British households face a collective bill of more than £820 million for rescuing the customers of energy companies that have collapsed in recent weeks, with the tab likely to rise as the surge in gas prices topples more suppliers.
When an energy supplier folds, its customers are absorbed by a surviving energy company, through a regulator-run mechanism repeatedly invoked in recent weeks. The named Supplier of Last Resort (SoLR) can recoup its costs—for the migration of accounts, honouring of domestic customers’ credit balances and purchase of additional energy—through a market-wide levy that’s passed onto all customers’ bills.
Financial services firm Investec says that the difference between how much suppliers can charge the rehomed customers under the price cap—which rises to £1,277 from tomorrow—and the cost of buying gas and electricity at today’s record prices mean suppliers’ costs for each of these new customers is “at least £550.”
With that applied by the 1.5 million customers affected by the collapse of seven suppliers since August, Investec estimates that “in excess of £826m might need to be mutualised.”
That means a £30 surcharge for every household in Britain—and the bill will likely rise. Since the report’s publication on Monday, an additional three suppliers—Igloo Energy, Symbio Energy and Enstroga—have folded, inputting 230,000 customers.
By some estimates, as many as 39 suppliers could collapse this winter, leaving just ten standing. Ofgem and business and energy secretary Kwasi Kwarteng have dismissed these forecasts as overly pessimistic, but everyone is certain more supplies will go to the wall.
Defunct suppliers may also leave debts to green energy schemes, including the Renewables Obligation (RO) fund and Feed-in Tariff (FiT) schemes. Those shortfalls are also likely to be mutualised across all suppliers, again pushing up households’ bills.
The customers abandoned by these toppled suppliers will also see direct price hikes. Although their new supplier is limited in what they can charge under the price cap, its rates will almost certainly be higher than the discounted price many failed suppliers charged. Citizens Advice has estimated the overnight price hikes for rehomed customers at £30 per month.
Ofgem said it couldn’t confirm the financial impact to consumers of the recent failures until “claims have been processed,” but said it will try to “ensure that these costs are minimised.” Several surviving energy companies have said Investec’s estimates are “credible.”
The growing tab for supplier failures has bolstered calls for stricter regulation of energy companies. A chief executive at a top ten supplier told the Financial Times that it’s “100 per cent clear” the current crisis is “a result of failed regulation.”
Gillian Cooper, head of energy policy at Citizens Advice, said that consumers “too often foot the bill for supplier failures.”
“Longer term, the current chaos in the energy market just adds to the case for stronger regulation to protect consumers,” she added.
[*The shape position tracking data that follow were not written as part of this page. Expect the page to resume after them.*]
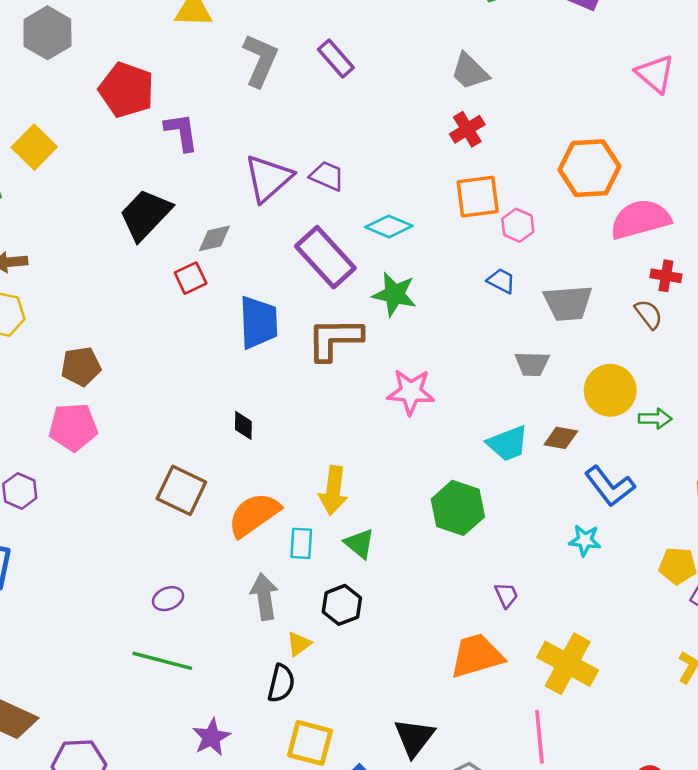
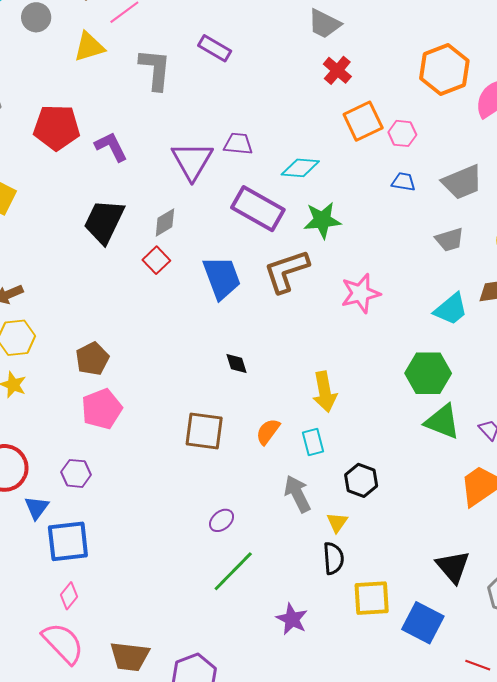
orange semicircle: (254, 515) -> (268, 432), size x0.6
green triangle: (360, 544) -> (442, 422), moved, size x1.4
green line: (162, 661) -> (233, 571), turned -42

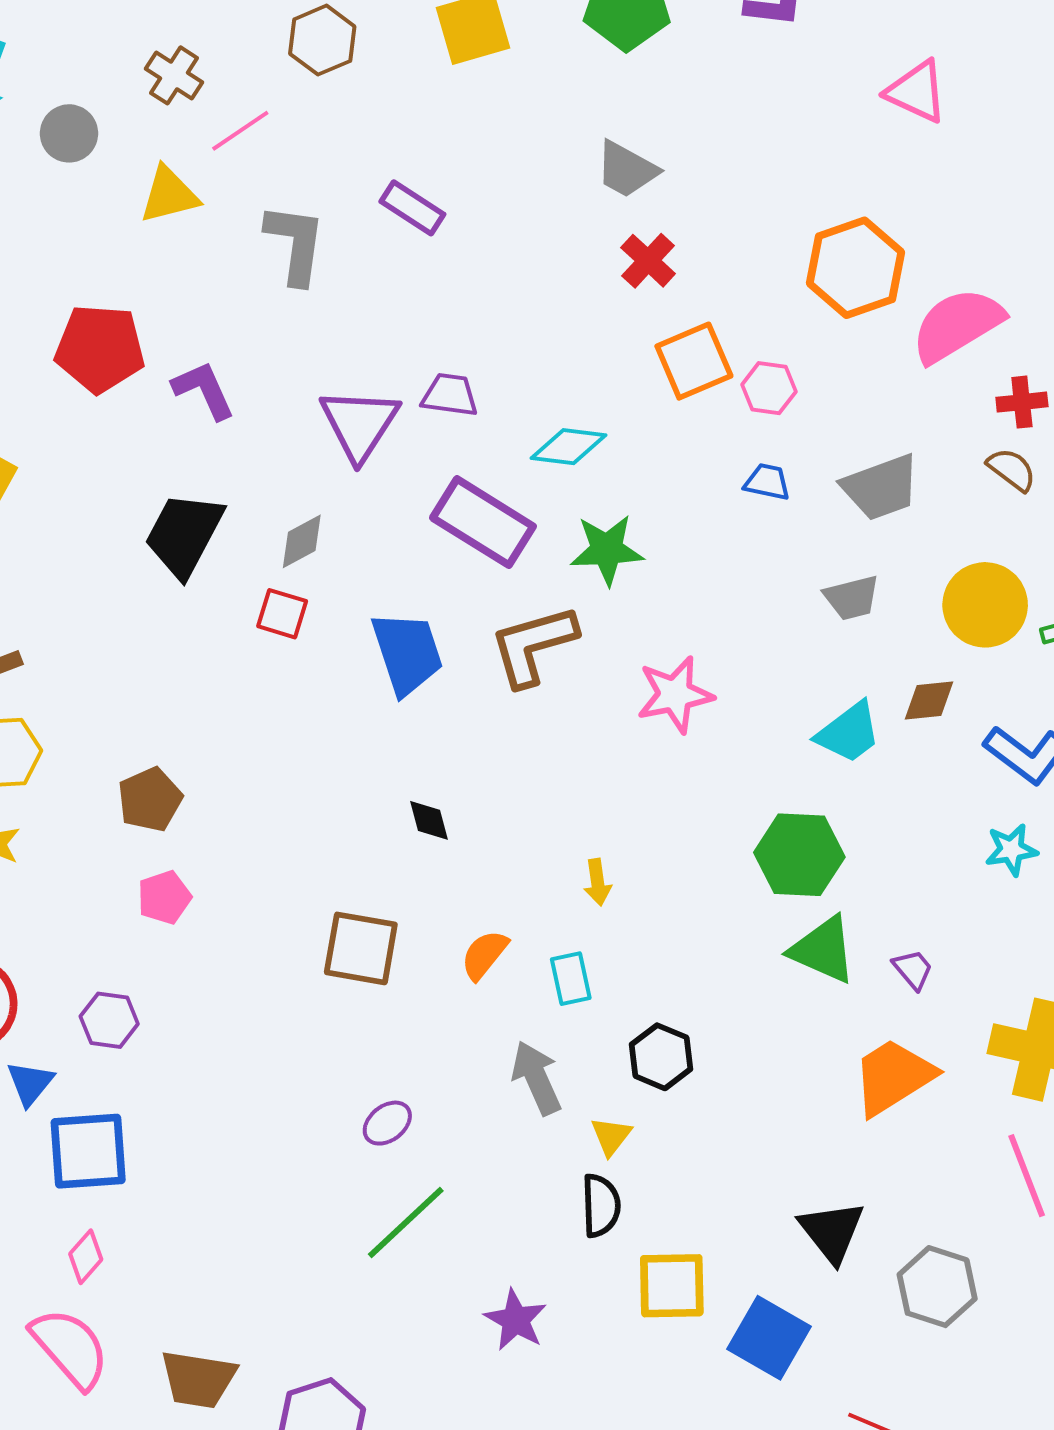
red square: (156, 260) -> (282, 614), turned -32
yellow arrow: (325, 392) -> (597, 882), size x0.6
pink pentagon: (102, 409) -> (164, 897), size x0.7

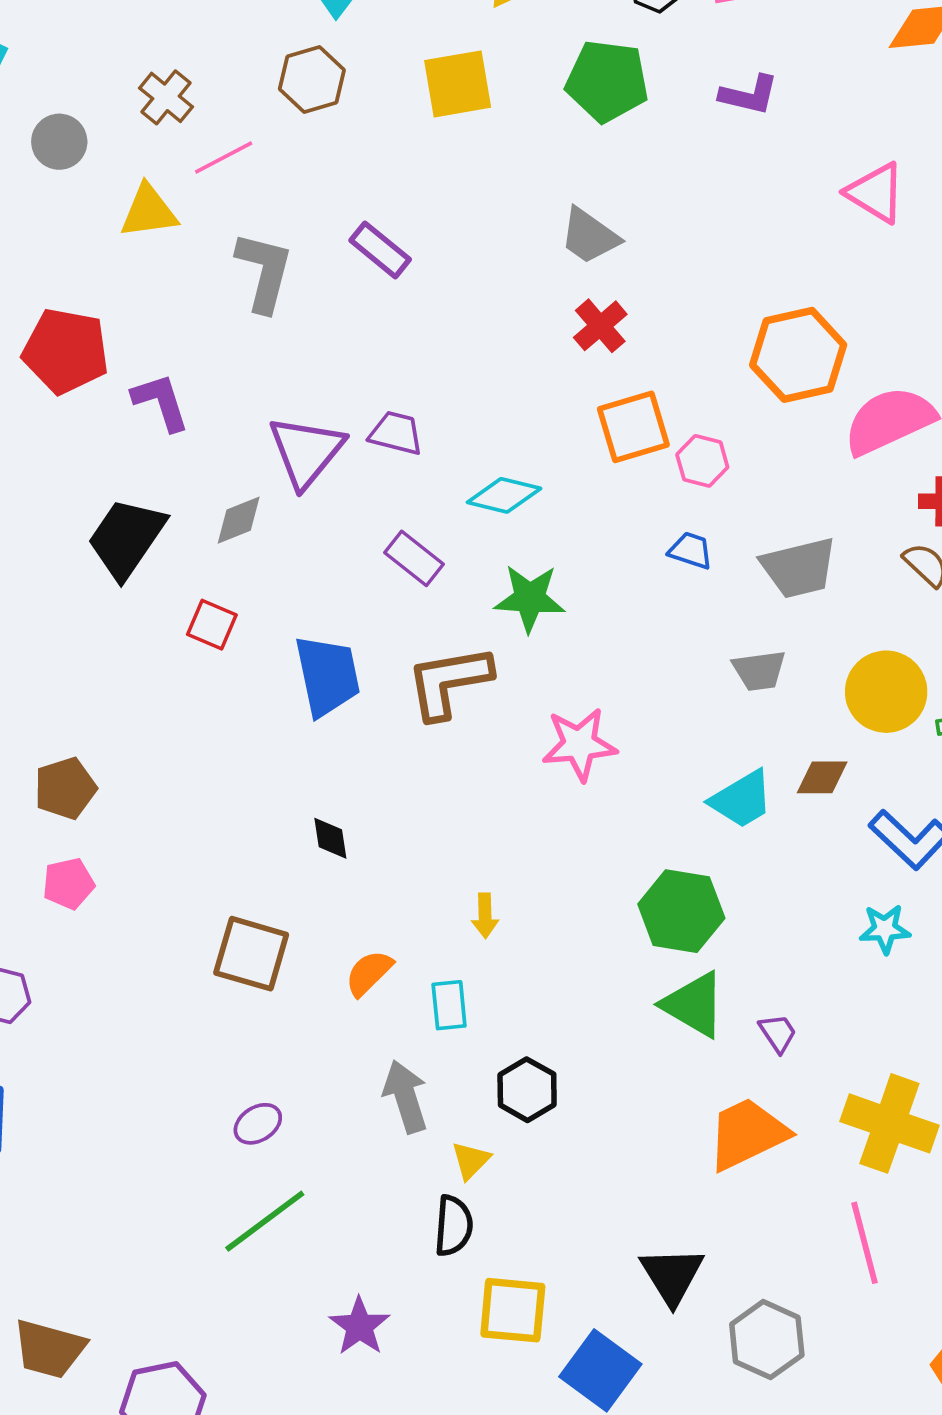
purple rectangle: (483, 522) -> (414, 558), size x0.6
gray diamond: (302, 541) -> (239, 520), moved

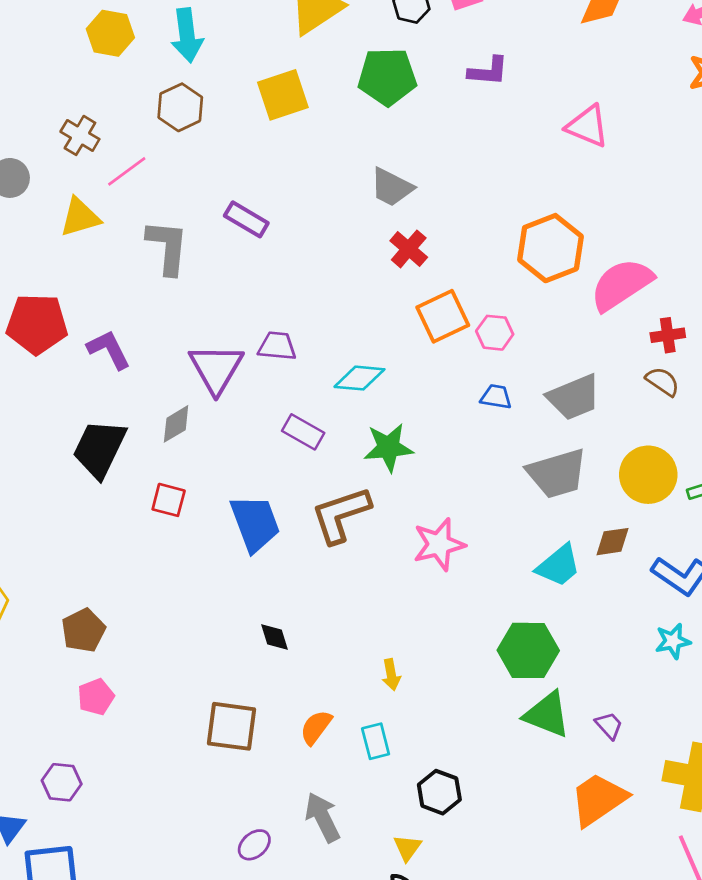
gray trapezoid: (759, 670) -> (557, 473), size x1.6
gray arrow: (406, 1097) -> (323, 817), moved

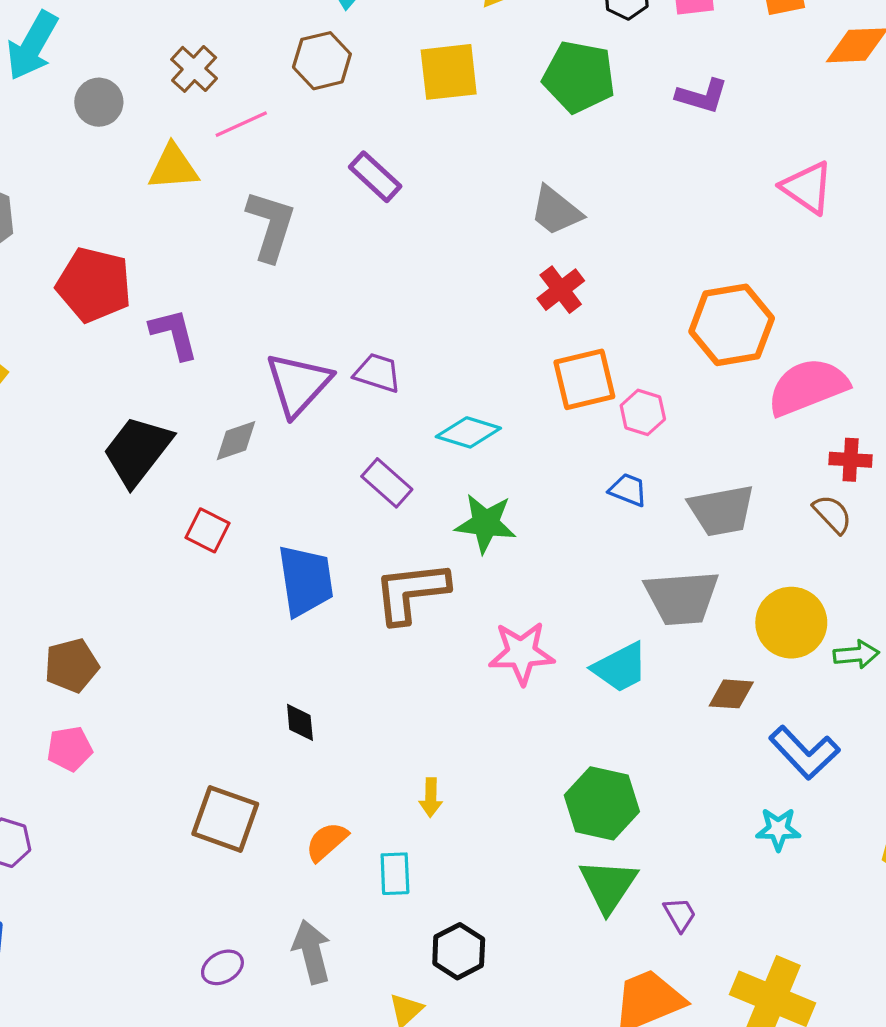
purple rectangle: (246, 219) -> (375, 177), moved
cyan trapezoid: (559, 566) -> (620, 667), moved
green triangle: (547, 715) -> (608, 885), turned 30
Ofgem has drawn criticism for not thoroughly checking suppliers have sufficient capital to withstand gyrations in the wholesale market and for the low barrier of entry to the market. Lax regulation not only led to a string of company failures after 2018, but it has also left some customers poorly served by cowboy suppliers with inadequate customer service, unrealistically low prices and shaky business models. Customers of no-name suppliers have faced inaccurate bills, long waits to have credit balances refunded, unexplained hikes in their direct debits and even threatening responses to public reviews.
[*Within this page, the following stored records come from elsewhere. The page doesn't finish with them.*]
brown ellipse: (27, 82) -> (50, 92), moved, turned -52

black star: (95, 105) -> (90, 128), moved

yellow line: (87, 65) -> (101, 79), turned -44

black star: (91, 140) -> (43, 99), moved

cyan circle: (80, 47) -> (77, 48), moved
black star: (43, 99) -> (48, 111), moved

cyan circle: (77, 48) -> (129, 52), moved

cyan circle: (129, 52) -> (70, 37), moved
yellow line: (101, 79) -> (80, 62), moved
Ofgem toughened licencing requirements for new suppliers in 2019, to ensure they had sufficient funds to trade for a year and that their management was “fit and proper. ” But these checks were only extended to existing suppliers in January of this year.
While some households temporarily benefited from the bargain basement prices these suppliers offered, all consumers will now face the bill for those companies’ failures.
“It is not hard to imagine that customers of stronger suppliers who now find themselves having to foot the bill for market failures are going to be somewhat aggrieved, and looking to apportion blame,” Investec’s Martin Young said.
Ofgem insisted that customers have benefited from the entry of more suppliers into the market. The widening of the market has “increased choice, resulted in new products and services and helped to keep prices low,” the regulator said.
It also defended its vetting of energy companies, saying that over the last few years it’s introduced “a programme of reforms to improve standards in the energy supply market.”